Isn't this what you want, though, humans to make rational decisions towards solving problems, rather than stick with their ideological position?


But how can I dehumanize and dismiss them if I do that??


It's not dehumanizing to point out the fact that life long, globally recognized leading figure of a particular ideal is recommending a massive intervention which stands in total contrast to his own convictions, especially if he himself doesn't bother to elucidate on that fact.

He's making his own, obvious contradictory conclusions, can't blame the messenger.


I find it incredibly unlikely that we are going to be able to avoid the brunt of climate change. Mass flooding is going to happen and countries like Bangladesh will be swallowed up by the sea. Refugee crises are going to happen at unprecedented scales and there will likely be wars. Even the paltry GND, which is almost certainly not going to be instituted, would not prevent this.

This was inevitable under capitalism. As a system that requires constant growth, it is incredibly brittle and does not lend itself well to long-term, sustainable planning. The only question for me now is: how do we best prepare ourselves for the upcoming crisis, such that we might be able to construct an equitable, sustainable society out of it? Crisis doesn’t guarantee revolutionary change — but it can if we're organized properly.


Do you believe all coastal, sea-level cities will be swallowed up by the sea?


No. But those that lack the capital to be able to take appropriate countermeasures (largely in the global south) certainly will.


The New Deal has such a ridiculous glorified position in the view of the left. Of course it was a total failure and thankfully rules unconstitutional. The US had the deepest Great Depression, deeper then countries that didn't do a 'New Deal'.

You can pin-point the start of the recovery to the leaving of the gold standard (literally in the month by month producing you see it jumping). It was actually the New Deal that stopped the bounce back.

The politicians behind the new deal saw the Great Depression as an opportunity for social revolution, not as an economic recovery program. It is no secret that many of the primary architects behind the New Deal were strongly inspired by early socialism and fascism.

Further I would say Noam Chomsky has absolutely zero credibly in any topic related to economics. He is a weirdo socialist and we could go down 3 levels deep of what type of socialist exactly he is, but needless to economics and political science would agree that his ideas are not practical.
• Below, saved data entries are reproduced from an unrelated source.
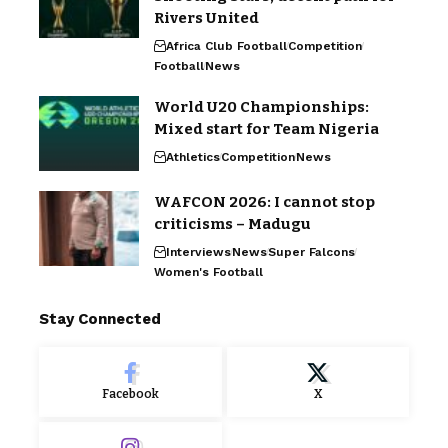
Rivers United
Africa Club Football
Competition
Football
News
World U20 Championships:
Mixed start for Team Nigeria
Athletics
Competition
News
WAFCON 2026: I cannot stop
criticisms – Madugu
Interviews
News
Super Falcons
Women's Football
Stay Connected
Facebook
X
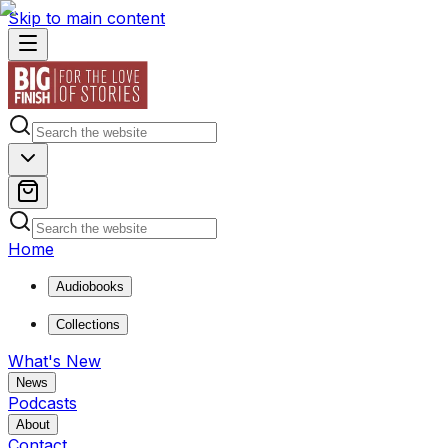
Skip to main content
Home
Audiobooks
Collections
What's New
News
Podcasts
About
Contact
So why take a advice from him on this.

You don't need a 'New Deal' you need to apply your budget and countries strategy with the long run goals you have and make good investments. The New Deal was the exact opposite, it was the embodiment of 'lets throw shit on the wall and hope for the best' often doing massive damage in the process. Mass slaughtering of pigs and destruction of other foods being the most absurd examples of such idiocy. The Blue Eagle program might be the worst regulation ever passed in American history. The list goes on.

Depending on what exactly you want to achieve, their are far, far better solutions then having the government bureaucrats blow billions of 100s of billions on politicians pet projects. Its totally contrary to how good government contract is done.
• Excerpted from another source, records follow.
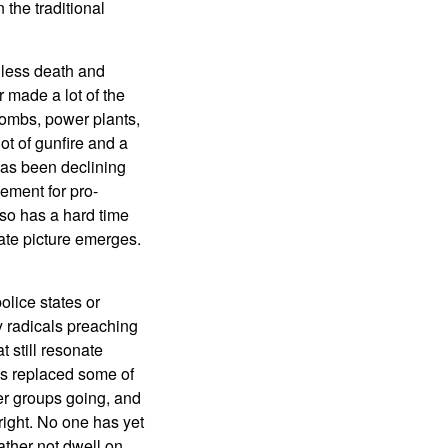
the traditional
t less death and
 made a lot of the
bombs, power plants,
ot of gunfire and a
has been declining
ement for pro-
lso has a hard time
rate picture emerges.
olice states or
y radicals preaching
 still resonate
as replaced some of
ler groups going, and
 right. No one has yet
ther not dwell on.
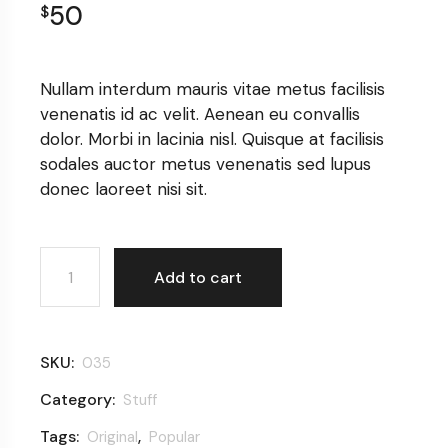
50
$
Nullam interdum mauris vitae metus facilisis
venenatis id ac velit. Aenean eu convallis
dolor. Morbi in lacinia nisl. Quisque at facilisis
sodales auctor metus venenatis sed lupus
donec laoreet nisi sit.
Women hat quantity
Add to cart
SKU:
035
Category:
Stuff
Tags:
,
Original
Popular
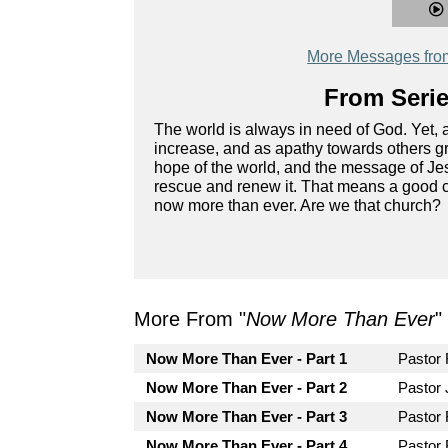
More Messages fro
From Serie
The world is always in need of God. Yet, 
increase, and as apathy towards others g
hope of the world, and the message of Jesu
rescue and renew it. That means a good ch
now more than ever. Are we that church?
More From "
Now More Than Ever
"
Now More Than Ever - Part 1
Pastor
Now More Than Ever - Part 2
Pastor 
Now More Than Ever - Part 3
Pastor
Now More Than Ever - Part 4
Pastor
Just as with the original New Deal this Green New Deal is not about achieving results. Its is about achieving social and governmental revolution along the principles that the authors believe in.
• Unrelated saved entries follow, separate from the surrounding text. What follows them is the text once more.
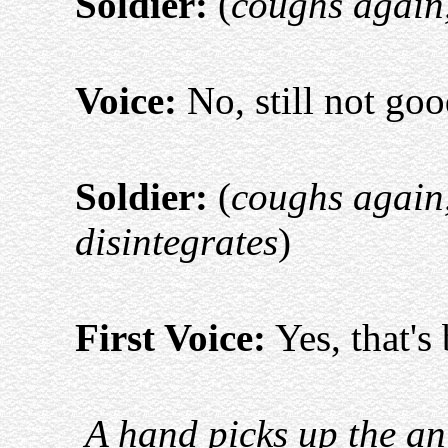
Soldier:
(
coughs again, 
Voice:
No, still not go
Soldier:
(
coughs again,
disintegrates
)
First Voice:
Yes, that's 
A hand picks up the an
Give me billions of dollars to hire people to dig holes in the desert and I’ll create a lot of jobs, and you’ll get, a lot of holes in the desert.

The “job creation” benefit myth needs to die. Some jobs are bad jobs, some have little or no economic value. Green New Deal advocates need to focus on the economic benefits of these plans, such as a healthier population due to less pollution, saving economical important properties from flooding, maintaining healthy fish stocks, etc, etc.


Funny how this argument is rarely leveled against the defense industry, the vast proportion of which is at best boondoggle busywork and at worst outright grift.


And it should be, because it’s equally valid. Having Boeing build F-35s instead of 787s lowers our standard of living.